=== Begin Enclosure ===
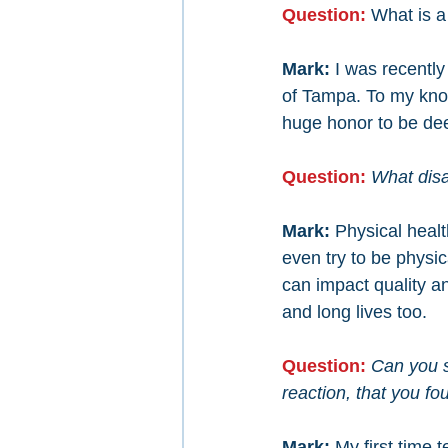
Question: 
What is a
Mark: 
I was recentl
of Tampa. To my knowl
huge honor to be de
Question: 
What disab
Mark: 
Physical healt
even try to be physi
can impact quality and
and long lives too.
Question: 
Can you s
reaction, that you fo
Mark: 
My first time 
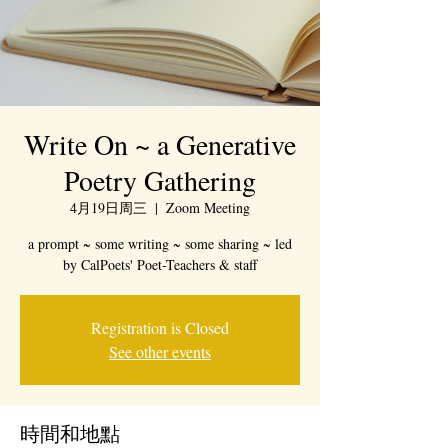
Write On ~ a Generative
Poetry Gathering
4月19日周三
  |  
Zoom Meeting
a prompt ~ some writing ~ some sharing ~ led
by CalPoets' Poet-Teachers & staff
Registration is Closed
See other events
時間和地點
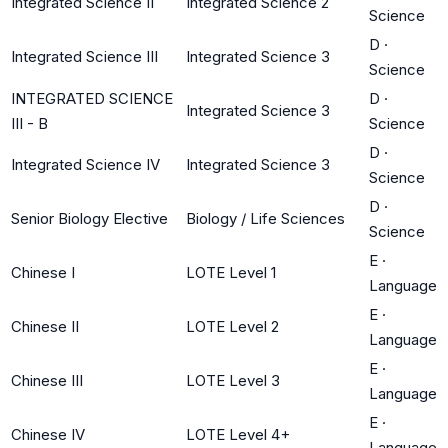
Integrated Science II
Integrated Science 2
Science
D
·
Integrated Science III
Integrated Science 3
Science
INTEGRATED SCIENCE
D
·
Integrated Science 3
III - B
Science
D
·
Integrated Science IV
Integrated Science 3
Science
D
·
Senior Biology Elective
Biology / Life Sciences
Science
E
·
Chinese I
LOTE Level 1
Language
E
·
Chinese II
LOTE Level 2
Language
E
·
Chinese III
LOTE Level 3
Language
E
·
Chinese IV
LOTE Level 4+
Language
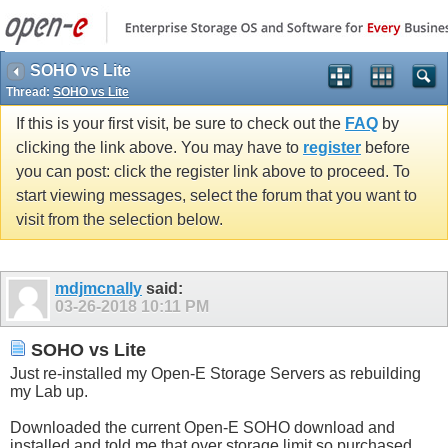
SOHO vs Lite
Thread:
SOHO vs Lite
If this is your first visit, be sure to check out the
FAQ
by
clicking the link above. You may have to
register
before
you can post: click the register link above to proceed. To
start viewing messages, select the forum that you want to
visit from the selection below.
mdjmcnally
said:
03-26-2018
10:11 PM
SOHO vs Lite
Just re-installed my Open-E Storage Servers as rebuilding
my Lab up.
Downloaded the current Open-E SOHO download and
installed and told me that over storage limit so purchased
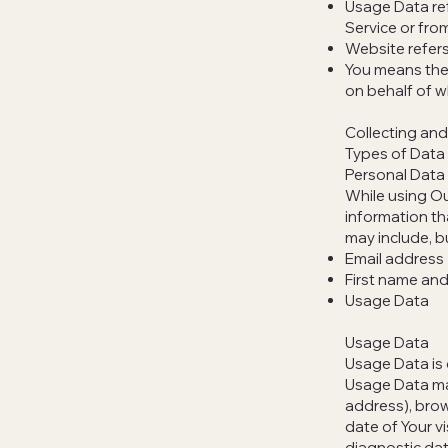
Usage Data ref
Service or from
Website refer
You means the 
on behalf of wh
Collecting and
Types of Data
Personal Data
While using Ou
information th
may include, bu
Email address
First name and
Usage Data
Usage Data
Usage Data is 
Usage Data may
address), brow
date of Your v
diagnostic dat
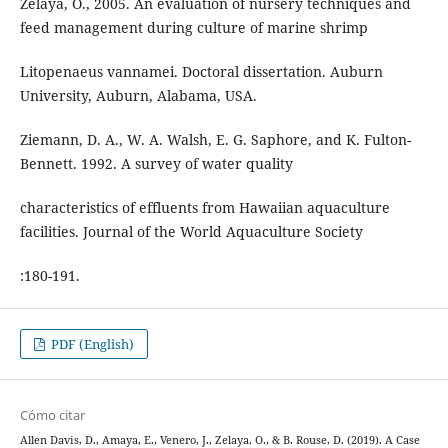
Zelaya, O., 2005. An evaluation of nursery techniques and
feed management during culture of marine shrimp
Litopenaeus vannamei. Doctoral dissertation. Auburn
University, Auburn, Alabama, USA.
Ziemann, D. A., W. A. Walsh, E. G. Saphore, and K. Fulton-
Bennett. 1992. A survey of water quality
characteristics of effluents from Hawaiian aquaculture
facilities. Journal of the World Aquaculture Society
:180-191.
PDF (English)
Cómo citar
Allen Davis, D., Amaya, E., Venero, J., Zelaya, O., & B. Rouse, D. (2019). A Case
=== End Enclosure ===
■ **What you have to do**
Write out the material above exactly, and omit the pictures it holds.

■ **Final answer**
Question: 
What is a
Mark: 
I was recentl
of Tampa. To my knowl
huge honor to be de
Question: 
What disab
Mark: 
Physical healt
even try to be physi
can impact quality and
and long lives too.
Question: 
Can you s
reaction, that you fo
Mark: 
My first time 
Write On ~ a Generative
Poetry Gathering
4月19日周三
  |  
Zoom Meeting
a prompt ~ some writing ~ some sharing ~ led
by CalPoets' Poet-Teachers & staff
Registration is Closed
See other events
時間和地點
Integrated Science II
Integrated Science 2
Science
D
·
Integrated Science III
Integrated Science 3
Science
INTEGRATED SCIENCE
D
·
Integrated Science 3
III - B
Science
D
·
Integrated Science IV
Integrated Science 3
Science
D
·
Senior Biology Elective
Biology / Life Sciences
Science
E
·
Chinese I
LOTE Level 1
Language
E
·
Chinese II
LOTE Level 2
Language
E
·
Chinese III
LOTE Level 3
Language
E
·
Chinese IV
LOTE Level 4+
Language
SOHO vs Lite
Thread:
SOHO vs Lite
If this is your first visit, be sure to check out the
FAQ
by
clicking the link above. You may have to
register
before
you can post: click the register link above to proceed. To
start viewing messages, select the forum that you want to
visit from the selection below.
mdjmcnally
said:
03-26-2018
10:11 PM
SOHO vs Lite
Just re-installed my Open-E Storage Servers as rebuilding
my Lab up.
Downloaded the current Open-E SOHO download and
installed and told me that over storage limit so purchased
Usage Data ref
Service or from
Website refer
You means the 
on behalf of wh
Collecting and
Types of Data
Personal Data
While using Ou
information th
may include, bu
Email address
First name and
Usage Data
Usage Data
Usage Data is 
Usage Data may
address), brow
date of Your v
diagnostic dat
Zelaya, O., 2005. An evaluation of nursery techniques and
feed management during culture of marine shrimp
Litopenaeus vannamei. Doctoral dissertation. Auburn
University, Auburn, Alabama, USA.
Ziemann, D. A., W. A. Walsh, E. G. Saphore, and K. Fulton-
Bennett. 1992. A survey of water quality
characteristics of effluents from Hawaiian aquaculture
facilities. Journal of the World Aquaculture Society
:180-191.
PDF (English)
Cómo citar
Allen Davis, D., Amaya, E., Venero, J., Zelaya, O., & B. Rouse, D. (2019). A Case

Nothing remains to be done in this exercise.